Confirm you can connect the unit’s spine: drift sets merge cost, short-lived branches cap it, flags decouple deploy from release, the green CI gate makes the shared trunk safe, merge queues hold it at scale, and cleanup is what makes the whole trade net-positive.
One engineer merges a 2,000-line feature the same hour they forked; another merges a 50-line fix from a three-week branch. Which merge is more expensive, and why?
A team reads 'trunk-based development,' turns off branch protection, and commits straight to main. A week later trunk is red twice a day and a credential leaked. What did they actually get wrong?
An engineer insists they can't integrate daily because their checkout rewrite isn't finished and 'you can't put half a flow on trunk.' What dissolves the objection?
You must replace the ORM across a continuously deployed service; the migration will take six weeks. What's the trunk-based way to do it?

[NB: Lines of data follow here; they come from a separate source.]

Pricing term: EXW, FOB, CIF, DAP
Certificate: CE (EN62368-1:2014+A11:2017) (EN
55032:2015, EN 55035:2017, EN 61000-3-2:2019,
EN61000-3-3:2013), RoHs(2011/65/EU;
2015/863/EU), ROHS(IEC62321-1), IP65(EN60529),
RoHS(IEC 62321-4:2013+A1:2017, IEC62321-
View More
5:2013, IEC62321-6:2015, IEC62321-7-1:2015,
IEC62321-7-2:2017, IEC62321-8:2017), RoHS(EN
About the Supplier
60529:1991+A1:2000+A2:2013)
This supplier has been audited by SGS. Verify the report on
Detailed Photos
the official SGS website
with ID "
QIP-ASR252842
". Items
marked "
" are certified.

At 50 PRs/day on one trunk, every PR is green before merge yet trunk still breaks a few times a week. What's the right fix?

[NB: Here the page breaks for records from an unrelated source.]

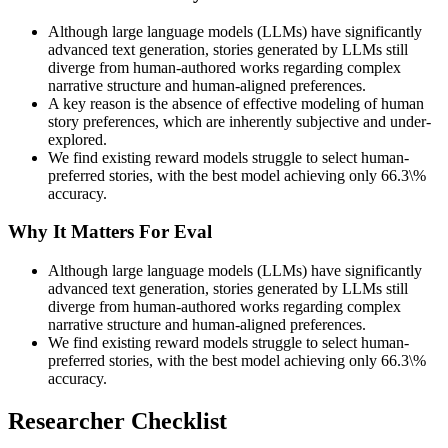
Although large language models (LLMs) have significantly
advanced text generation, stories generated by LLMs still
diverge from human-authored works regarding complex
narrative structure and human-aligned preferences.
A key reason is the absence of effective modeling of human
story preferences, which are inherently subjective and under-
explored.
We find existing reward models struggle to select human-
preferred stories, with the best model achieving only 66.3\%
accuracy.
Why It Matters For Eval
Although large language models (LLMs) have significantly
advanced text generation, stories generated by LLMs still
diverge from human-authored works regarding complex
narrative structure and human-aligned preferences.
We find existing reward models struggle to select human-
preferred stories, with the best model achieving only 66.3\%
accuracy.
Researcher Checklist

Two years in, a trunk-based team has 400 flags, a 'new checkout' flag at 100% for a year with the old path still behind the else, and an incident from two flags whose combination was never tried. What's the root failure?
The through-line of the unit is one disciplined system, not a branching trick. Drift sets merge cost, so short-lived branches (three or fewer, gone within a day) cap it; feature flags decouple deploy from release so unfinished work rides on trunk dark and big refactors use branch by abstraction; the fast blocking green gate makes the shared trunk safe and merge queues hold it green at scale; and cleanup — delete the branch on merge, the flag on full rollout — is what stops branch debt from reappearing as 2^N flag debt. Adopt the branch model alone and you get the failure modes; adopt the whole system and the DORA numbers follow.